Ann Dishong, senior administrator for the Wake County Public School System, said the leadership academies will follow the college preparatory model, as high school students will take college courses to better prepare them for higher education.

“This affords students the opportunity to meet high school graduation requirements while earning college credits, too,” Dishong said.

The decision to pursue single-gender schools was sparked by an interest from WCPSS Superintendent Tony Tata and other members of the school board. The new program will be modeled off of a system implemented in Guilford County where high school students in Greensboro, N.C. educated under the single-gender system saw a 100 percent graduation rate. Despite the Wake County Board of Education’s push toward the new teaching plan, it is unclear whether or not there are true advantages to separating sexes in the classroom, said Jacob Vigdor, professor of public policy and economics, who specializes in education policy.

“There are many gimmicks in the K-12 educational system and [the single-gender concept] may be one of them,” Vigdor said.
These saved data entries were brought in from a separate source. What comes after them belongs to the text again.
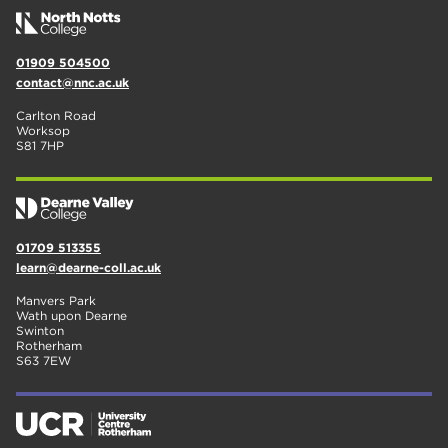
01909 504500
contact@nnc.ac.uk
Carlton Road
Worksop
S81 7HP
01709 513355
learn@dearne-coll.ac.uk
Manvers Park
Wath upon Dearne
Swinton
Rotherham
S63 7EW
He added that some low-quality studies have been done on the issue, but the results from those studies have been inconclusive. There is evidence, however, that students perform better in a K-8 facility rather than in separate elementary and middle schools.

The transition from elementary school learning with individualized attention to a middle school setting with multiple teachers and classes can be difficult for children, Vigdor said.
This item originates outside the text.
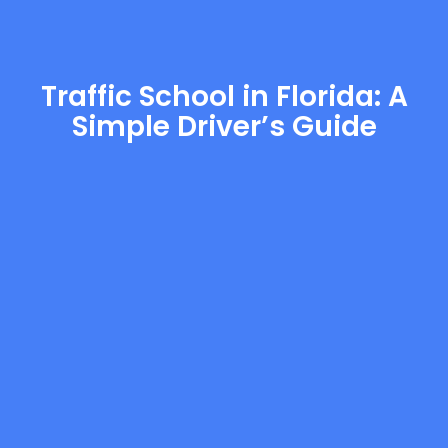
Traffic School in Florida: A
Simple Driver’s Guide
“The issue is that there are high-risk students who, while unsupervised, become exposed to things, such as smoking or drug use, from older students that can cause problems,” Vigdor said.

The proposed curriculum may deviate from traditional learning paths. Educational components are intended to increase the managerial skills in students and prepare them for leadership roles at a civic, national or global level, Dishong added.

“An interdisciplinary arts course will focus on public speaking and 21st century skills,” she said. “The [career and technical education] courses will foster entrepreneur aptitude.”

The spending plan, approved in a 5-3 vote, includes building a high school near Apex, N.C. and an elementary school near Wake Forest, N.C. and converting a Raleigh elementary school into a K-8 institution. The board also approved changes to alleviate overcrowding at Cary High School.

Some board members had raised concerns about the fact that the board voted to fund the leadership academies before approving and finalizing the single-gender concept in its entirety. After an attempt to separate the votes for approval of the academies and funding the academies had failed, the school board decided to implement the single-gender schools and provide funding in the same vote. Despite the opposition of the voting process for the project, Tata said he wanted to keep the funding bundled together, according to WRAL Sept. 20.

Although no dates have been confirmed, the schools may open in 2012, board members noted.